L’Alliance Mondiale pour une Dentisterie Sans Mercure
التحالف العالمي لطب أسنان خال من الزئبق
Всемирный альянс за стоматологию без ртути
Alianza Mundial por una Odontología Libre de Mercurio
世界无汞牙科联盟
World Alliance for Mercury-Free Dentistry

The Honorable Erik Solheim, Executive Director
UN Environment
Nairobi

Dear Executive Director Solheim:

The World Alliance for Mercury-Free Dentistry deeply appreciates your 25 May meeting with Charlie Brown and Rachel Kamande, as well as with Desiree Narvaez and Hao Chen (and afterwards with Michiko Okumura) of UN Environment. At the end of that meeting you asked Charlie what you could do. After consulting with CSOs on every continent, here is our request for the single most effective step UN Environment can take to address Annex A-II of the Minamata Convention on Mercury.

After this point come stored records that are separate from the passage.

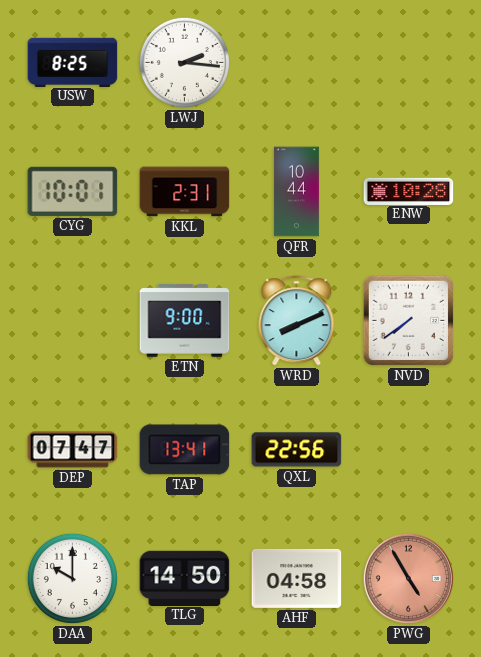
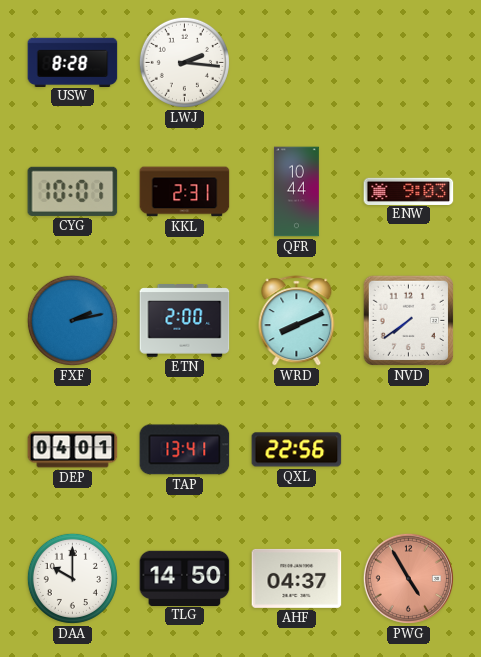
USW: 8:25 -> 8:28
ENW: 10:28 -> 9:03
FXF: none -> 2:13
ETN: 9:00 -> 2:00
DEP: 07:47 -> 04:01
AHF: 04:58 -> 04:37
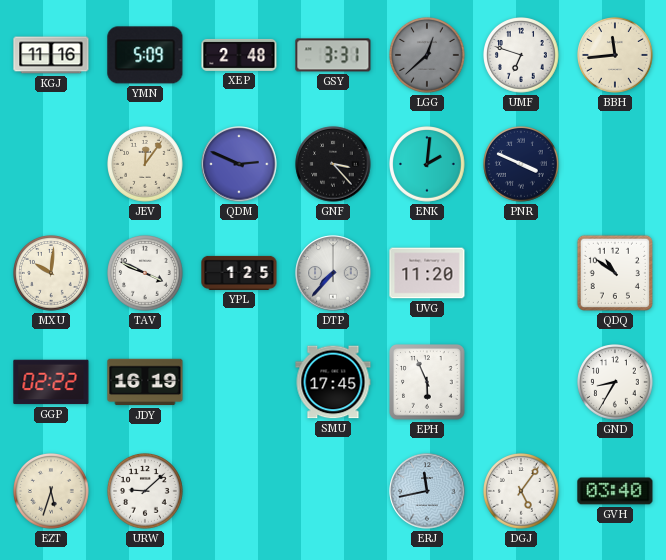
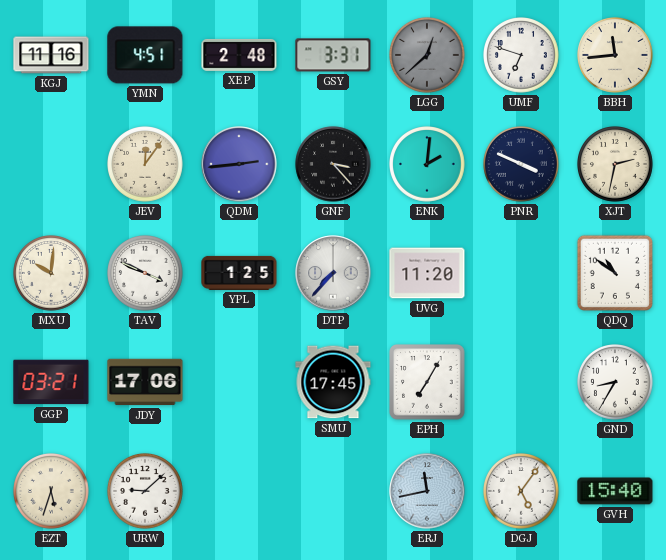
YMN: 5:09 -> 4:51
QDM: 2:49 -> 2:44
XJT: none -> 2:32
GGP: 02:22 -> 03:21
JDY: 16:19 -> 17:06
EPH: 5:56 -> 7:05
GVH: 03:40 -> 15:40
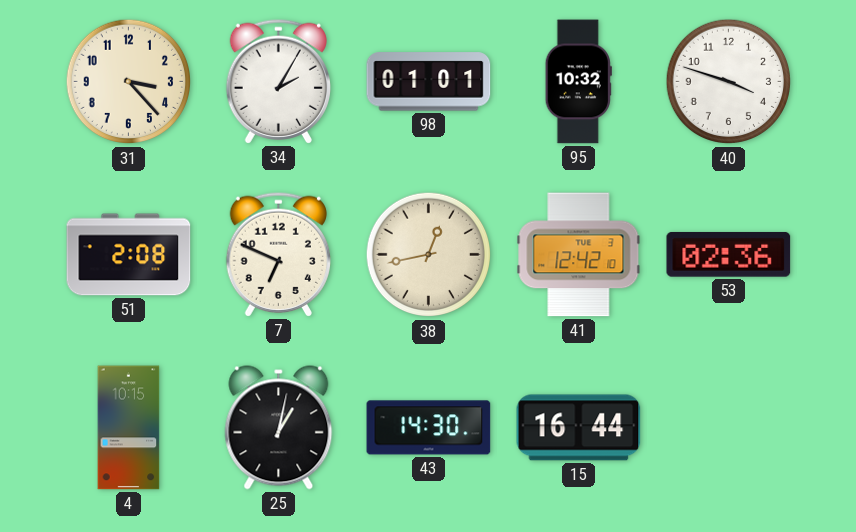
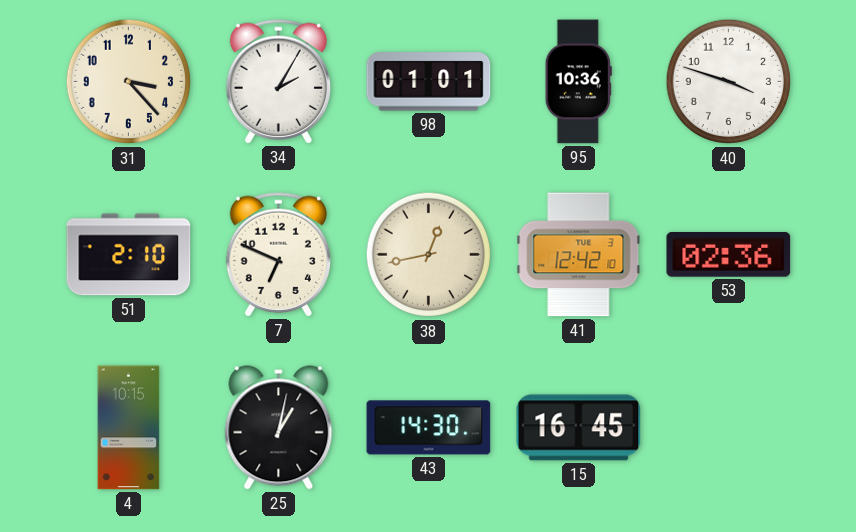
95: 10:32 -> 10:36
51: 2:08 -> 2:10
15: 16:44 -> 16:45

We ask that UN Environment join us to co-sponsor a global workshop on ending amalgam use for children. This recommendation comes from 73 CSOs (listed below), a majority of which are African and Asian. We CSOs come from 47 nations.

Why focus on ending amalgam use in children? For five main reasons:

1. Children are particularly vulnerable to mercury: Children’s developing brains and neurological systems are especially susceptible to the neurotoxic effects of mercury. The Minamata Convention acknowledges that parties are “Aware of the health concerns, especially in developing countries, resulting from exposure to mercury of vulnerable populations, especially women, children, and, through them, future generations.” [i] Therefore, it is appropriate to focus on preventing both direct and indirect mercury exposures to this most vulnerable population.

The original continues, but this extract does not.